Régionales: le RN se réjouit d’un alignement des planètes
19 MAI 2021 PAR LUCIE DELAPORTE
Entre le jeu cynique de l’exécutif, l’effondrement de LR et une gauche passablement désunie, le RN espère ravir plusieurs régions en juin prochain, lors d’un scrutin qui lui est pourtant généralement peu favorable.
« Ça fait cinq ans qu’on nous ressort cette affaire à chaque fois à un mois d’une élection (…).
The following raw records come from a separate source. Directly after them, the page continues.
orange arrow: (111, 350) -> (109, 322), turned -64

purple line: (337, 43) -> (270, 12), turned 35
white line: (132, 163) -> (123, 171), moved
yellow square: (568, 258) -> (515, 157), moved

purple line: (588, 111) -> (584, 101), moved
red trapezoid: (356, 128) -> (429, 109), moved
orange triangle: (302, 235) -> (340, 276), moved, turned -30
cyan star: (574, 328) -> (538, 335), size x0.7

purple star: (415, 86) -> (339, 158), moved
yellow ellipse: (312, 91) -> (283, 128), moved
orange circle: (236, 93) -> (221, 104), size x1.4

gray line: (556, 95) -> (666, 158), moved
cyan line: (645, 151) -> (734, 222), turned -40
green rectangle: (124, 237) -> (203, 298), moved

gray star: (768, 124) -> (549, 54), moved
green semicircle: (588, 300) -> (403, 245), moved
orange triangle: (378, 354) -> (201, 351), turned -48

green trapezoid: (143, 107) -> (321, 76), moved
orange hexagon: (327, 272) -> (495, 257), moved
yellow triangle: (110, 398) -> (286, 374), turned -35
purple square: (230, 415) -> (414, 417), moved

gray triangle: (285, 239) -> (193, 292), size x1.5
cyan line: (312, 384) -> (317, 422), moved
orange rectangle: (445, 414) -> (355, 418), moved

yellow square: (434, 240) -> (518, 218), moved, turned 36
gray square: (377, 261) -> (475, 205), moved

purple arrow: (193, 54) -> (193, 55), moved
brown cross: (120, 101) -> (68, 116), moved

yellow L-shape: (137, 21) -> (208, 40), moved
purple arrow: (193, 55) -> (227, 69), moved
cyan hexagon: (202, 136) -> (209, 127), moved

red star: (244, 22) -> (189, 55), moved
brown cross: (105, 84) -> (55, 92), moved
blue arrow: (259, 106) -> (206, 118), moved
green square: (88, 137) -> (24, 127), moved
Je comprends bien qu’un certain nombre de sondages, qui nous donnent gagnants dans un certain nombre de régions, qui nous donnent très hauts au second tour de l’élection présidentielle, dérangent. » Jordan Bardella, candidat RN en Île-de-France, invité sur France Inter ce lundi, a écarté d’un revers de main les accusations qui ressortent du rapport l’Office central de lutte contre la corruption et les infractions financières et fiscales (OCLCIFF) détaillant un « un système organisé frauduleux de détournement des fonds européens à son profit, par le biais d’emplois fictifs d’assistants parlementaires ».
Tous les cadres du parti, à commencer par Marine Le Pen, ont expliqué qu’il s’agissait d’un coup politique pour enrayer la dynamique électorale du RN… « C’est du réchauffé et je pense vraiment que les électeurs ne s’intéressent pas à ça », veut aussi croire le porte-parole du RN Julien Sanchez.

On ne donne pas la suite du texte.